▶ Work item: In the data below, which lines contain "Companies"? List them by copying each one.

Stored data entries
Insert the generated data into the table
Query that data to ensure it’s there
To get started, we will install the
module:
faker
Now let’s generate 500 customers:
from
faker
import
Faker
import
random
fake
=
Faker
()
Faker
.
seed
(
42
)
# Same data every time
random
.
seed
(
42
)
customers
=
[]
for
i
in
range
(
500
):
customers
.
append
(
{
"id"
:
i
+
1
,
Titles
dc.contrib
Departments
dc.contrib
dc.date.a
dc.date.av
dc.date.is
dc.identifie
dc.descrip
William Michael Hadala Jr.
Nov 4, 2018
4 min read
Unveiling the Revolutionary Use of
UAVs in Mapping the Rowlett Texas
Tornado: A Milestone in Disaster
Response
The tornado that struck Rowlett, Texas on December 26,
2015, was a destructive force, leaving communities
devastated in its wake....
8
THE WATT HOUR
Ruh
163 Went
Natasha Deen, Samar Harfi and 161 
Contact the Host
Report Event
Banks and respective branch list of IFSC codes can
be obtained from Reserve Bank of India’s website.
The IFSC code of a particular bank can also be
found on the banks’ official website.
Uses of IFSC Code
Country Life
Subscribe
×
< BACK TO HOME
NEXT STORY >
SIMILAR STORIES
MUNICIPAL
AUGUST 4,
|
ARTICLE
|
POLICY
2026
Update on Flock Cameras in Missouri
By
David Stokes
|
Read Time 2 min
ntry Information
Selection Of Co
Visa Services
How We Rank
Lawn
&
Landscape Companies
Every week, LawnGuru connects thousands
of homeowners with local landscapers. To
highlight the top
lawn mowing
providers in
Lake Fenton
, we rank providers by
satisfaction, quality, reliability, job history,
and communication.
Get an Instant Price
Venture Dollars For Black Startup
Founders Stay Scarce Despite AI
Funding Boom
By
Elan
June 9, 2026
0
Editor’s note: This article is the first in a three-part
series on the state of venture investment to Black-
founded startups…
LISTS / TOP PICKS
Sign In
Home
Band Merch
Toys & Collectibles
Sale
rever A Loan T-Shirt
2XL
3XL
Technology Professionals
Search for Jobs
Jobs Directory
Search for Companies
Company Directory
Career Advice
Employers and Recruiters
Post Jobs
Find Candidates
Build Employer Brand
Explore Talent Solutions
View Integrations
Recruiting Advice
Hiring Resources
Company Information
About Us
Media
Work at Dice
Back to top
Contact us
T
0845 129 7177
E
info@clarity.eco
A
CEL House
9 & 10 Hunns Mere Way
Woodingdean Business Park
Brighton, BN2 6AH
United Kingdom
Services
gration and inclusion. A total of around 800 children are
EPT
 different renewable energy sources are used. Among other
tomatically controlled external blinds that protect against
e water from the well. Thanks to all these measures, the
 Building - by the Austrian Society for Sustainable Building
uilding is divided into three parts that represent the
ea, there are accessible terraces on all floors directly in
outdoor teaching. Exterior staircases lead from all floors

▶ Answer for the task:
Landscape Companies
Search for Companies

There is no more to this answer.